Abstract
Objective
This study aimed to evaluate the efficacy of ozone therapy in the preoperative (prevention) and/or postoperative (treatment) of MRONJ.
Material and methods
Forty male Wistar rats were caudally treated with zoledronic acid (ZOL) and to ozone therapy before extraction (prevention, POG), after extraction (treatment, TOG), or both (prevention and treatment, TPOG), and treated with saline (SAL). The animals received intramuscular fluorochrome (calcein and alizarin), and 28 days postoperatively, they were euthanized, and the tissues were subjected to microtomographic computed tomography (microCT), LASER confocal, and histomorphometric analyses.
Results
Micro-CT showed a higher bone volume fraction average in all groups than that in the ZOL group (P < 0.001), the ZOL group showed high porosity (P = 0.03), and trabecular separation was greater in the TOG group than in the POG group (P < 0.05). The mineral apposition rate of the POG group was high (20.46 ± 6.31) (P < 0.001), followed by the TOG group (20.32 ± 7.4).
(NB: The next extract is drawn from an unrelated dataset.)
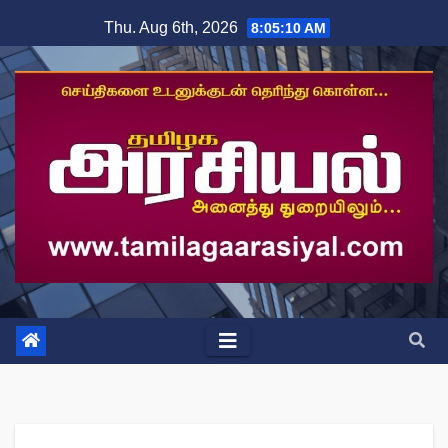
Skip
Thu. Aug 6th, 2026
8:05:10 AM
to
content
The TOG group presented the highest mean newly formed bone area (68.322 ± 25.296) compared with the ZOL group (P < 0.05), followed by the SAL group (66.039 ± 28.379) and ZOL groups (60.856 ± 28.425).
Conclusions
Ozone therapy modulated alveolar bone repair in animals treated with ZOL, mainly after surgery trauma, leading to bone formation as healing tissue.
Clinical relevance
Osteonecrosis has been a challenge in dentistry, and owing to the lack of a consensus regarding therapy, studies presenting new therapies are important, and ozone has been one of the therapies explored empirically.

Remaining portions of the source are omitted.